According to data released by the government, real estate transactions involving foreign buyers made up about 13 per cent of the total number and 16 per cent of the total value changing hands between June 1 and Aug. 2 in Metro Vancouver.
Following imposition of the 15 per cent tax, sales to foreigners fell dramatically, making up less than one per cent of all real estate deals in Metro Vancouver between Aug. 2 - 31.
The data also points to an astonishing number of deals being registered on July 29 – the last business day before the tax came into effect. Government data points to more than $850 million in residential property transitions involving foreign buyers in Metro Vancouver being registered on that single day – equal to over half of all real estate transactions in Metro Vancouver on that day and half of all foreign investment in real estate between June 10 and Aug. 1.
Data provided by the Landcor Data Corporation, which analyzes real estate data – showed more sales for single detached homes were registered for West Vancouver during July than in any other month going back to January 2013.
“Everybody had that last week to rush and get their deals done,” said Brent Eilers, a West Vancouver Realtor.
Since then, however, sales of detached homes in West Vancouver have dropped massively.
“It’s the top end of the market that’s being significantly impacted (by the 15 per cent tax),” said Eilers. The foreign buyers tax, combined with the luxury sales tax and the crackdown on “shadow flipping” by the province have all combined for a significant cooling in West Vancouver’s recently white-hot real estate market, said Eilers.
Sales of detached homes in West Vancouver during June, July and August are down 44 per cent over the same period last year, he said – although down only 28 per cent over the 10-year average.
Average prices on single-family homes in West Vancouver also dropped about 20 per cent between July and August,
Jason Soprovich, another West Vancouver Realtor, said the market has definitely cooled – something that began before the 15 per cent foreign buyers’ tax was brought in.
Buyers are waiting to see what happens, he said. “It definitely put the brakes on people purchasing immediately.”
West Vancouver MLA Ralph Sultan said he’s received well over 100 emails on the topic – all but three or four of those from unhappy real estate agents. One Realtor said “he just saw $400,000 in commissions going down the road,” said Sultan. “The industry as a whole is quite upset.”

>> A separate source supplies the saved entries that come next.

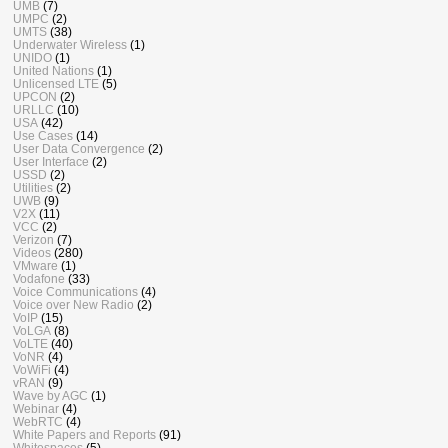
UMB
(7)
UMPC
(2)
UMTS
(38)
Underwater Wireless
(1)
UNIDO
(1)
United Nations
(1)
Unlicensed LTE
(5)
UPCON
(2)
URLLC
(10)
USA
(42)
Use Cases
(14)
User Data Convergence
(2)
User Interface
(2)
USSD
(2)
Utilities
(2)
UWB
(9)
V2X
(11)
VCC
(2)
Verizon
(7)
Videos
(280)
VMware
(1)
Vodafone
(33)
Voice Communications
(4)
Voice over New Radio
(2)
VoIP
(15)
VoLGA
(8)
VoLTE
(40)
VoNR
(4)
VoWiFi
(4)
vRAN
(9)
Wave by AGC
(1)
Webinar
(4)
WebRTC
(4)
White Papers and Reports
(91)
Whitespaces
(5)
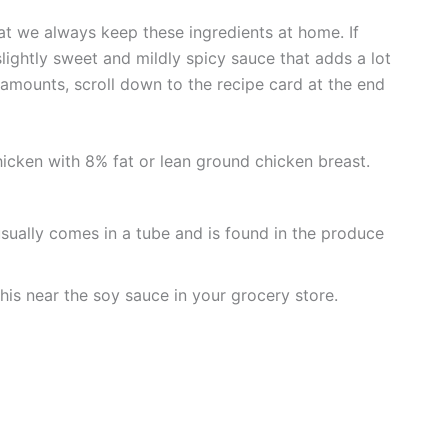
t we always keep these ingredients at home. If
a slightly sweet and mildly spicy sauce that adds a lot
ct amounts, scroll down to the recipe card at the end
cken with 8% fat or lean ground chicken breast.
usually comes in a tube and is found in the produce
his near the soy sauce in your grocery store.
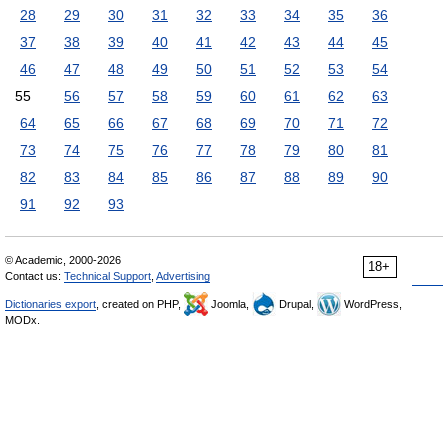
28
29
30
31
32
33
34
35
36
37
38
39
40
41
42
43
44
45
46
47
48
49
50
51
52
53
54
55
56
57
58
59
60
61
62
63
64
65
66
67
68
69
70
71
72
73
74
75
76
77
78
79
80
81
82
83
84
85
86
87
88
89
90
91
92
93
© Academic, 2000-2026
18+
Contact us:
Technical Support
,
Advertising
Dictionaries export
, created on PHP,
Joomla,
Drupal,
WordPress,
MODx.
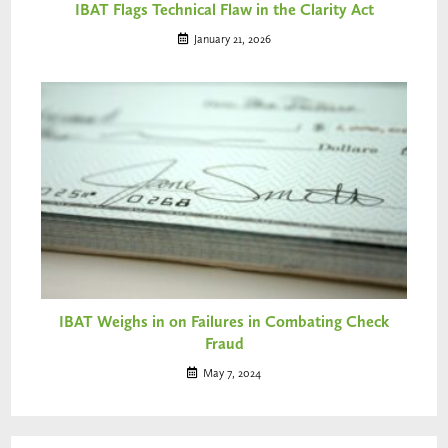
IBAT Flags Technical Flaw in the Clarity Act
January 21, 2026
IBAT Weighs in on Failures in Combating Check
Fraud
May 7, 2024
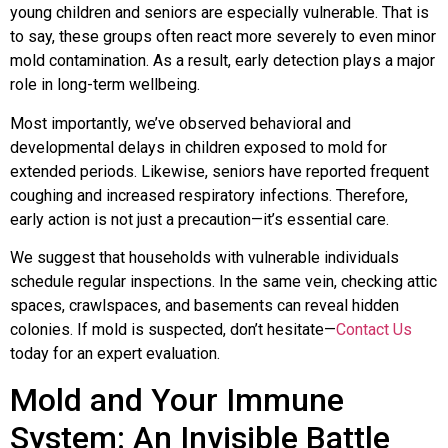
young children and seniors are especially vulnerable. That is
to say, these groups often react more severely to even minor
mold contamination. As a result, early detection plays a major
role in long-term wellbeing.
Most importantly, we’ve observed behavioral and
developmental delays in children exposed to mold for
extended periods. Likewise, seniors have reported frequent
coughing and increased respiratory infections. Therefore,
early action is not just a precaution—it’s essential care.
We suggest that households with vulnerable individuals
schedule regular inspections. In the same vein, checking attic
spaces, crawlspaces, and basements can reveal hidden
colonies. If mold is suspected, don’t hesitate—
Contact Us
today for an expert evaluation.
Mold and Your Immune
System: An Invisible Battle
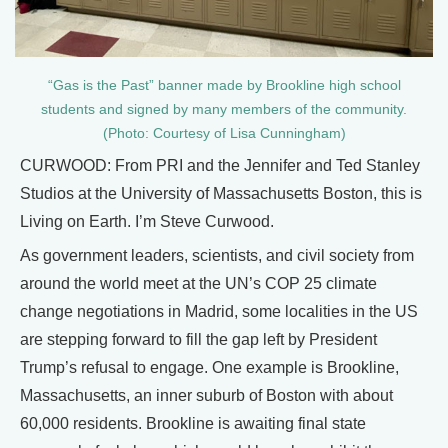
“Gas is the Past” banner made by Brookline high school
students and signed by many members of the community.
(Photo: Courtesy of Lisa Cunningham)
CURWOOD: From PRI and the Jennifer and Ted Stanley
Studios at the University of Massachusetts Boston, this is
Living on Earth. I’m Steve Curwood.
As government leaders, scientists, and civil society from
around the world meet at the UN’s COP 25 climate
change negotiations in Madrid, some localities in the US
are stepping forward to fill the gap left by President
Trump’s refusal to engage. One example is Brookline,
Massachusetts, an inner suburb of Boston with about
60,000 residents. Brookline is awaiting final state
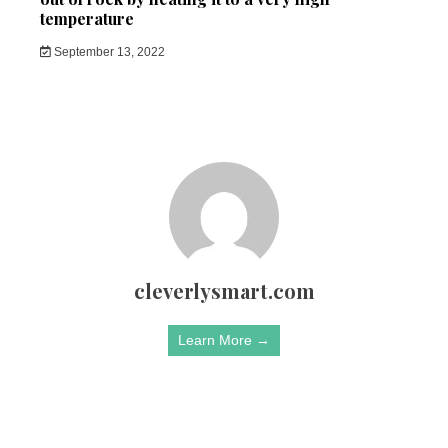
temperature
September 13, 2022
cleverlysmart.com
Learn More →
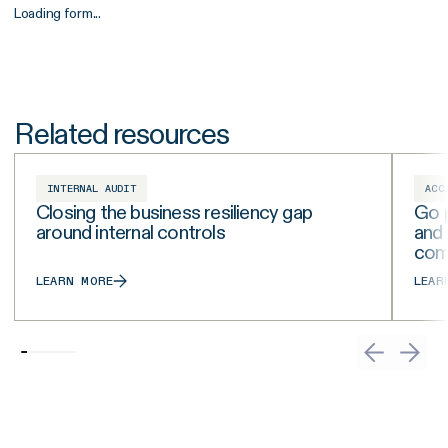
Loading form...
Related resources
INTERNAL AUDIT
ACC
Closing the business resiliency gap
Go p
around internal controls
and
com
LEARN MORE
LEAR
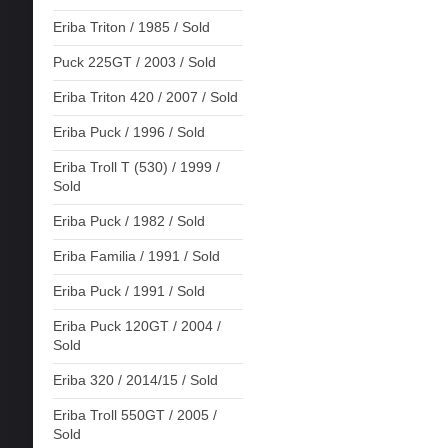
Eriba Triton / 1985 / Sold
Puck 225GT / 2003 / Sold
Eriba Triton 420 / 2007 / Sold
Eriba Puck / 1996 / Sold
Eriba Troll T (530) / 1999 /
Sold
Eriba Puck / 1982 / Sold
Eriba Familia / 1991 / Sold
Eriba Puck / 1991 / Sold
Eriba Puck 120GT / 2004 /
Sold
Eriba 320 / 2014/15 / Sold
Eriba Troll 550GT / 2005 /
Sold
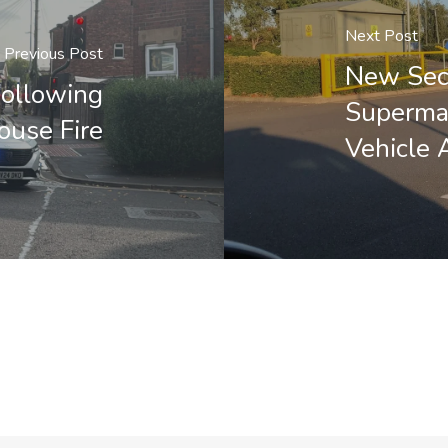
Next Post
Previous Post
New Secu
Following
Supermar
ouse Fire
Vehicle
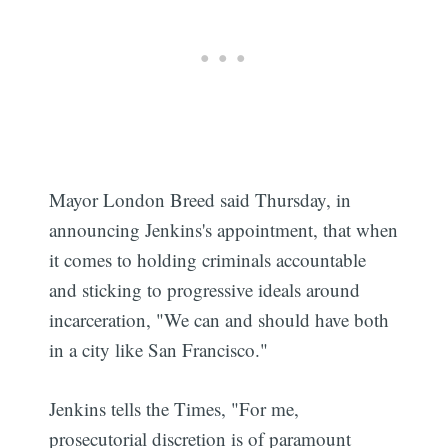
Mayor London Breed said Thursday, in
announcing Jenkins's appointment, that when
it comes to holding criminals accountable
and sticking to progressive ideals around
incarceration, "We can and should have both
in a city like San Francisco."
Jenkins tells the Times, "For me,
prosecutorial discretion is of paramount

Sultan said the tax has definitely had a chilling effect – which is what was intended.
He added nobody will likely know the full impact of the tax before next spring, however. “To reach dramatic conclusions based on one or two weeks of data is highly premature.”
Sultan said he believes that in the long-term, interest in the Vancouver real estate market isn’t going away.
He added polls show the foreign buyers’ tax is a popular move with the public at large.
“My sense of it is it has accomplished its purpose,” he said.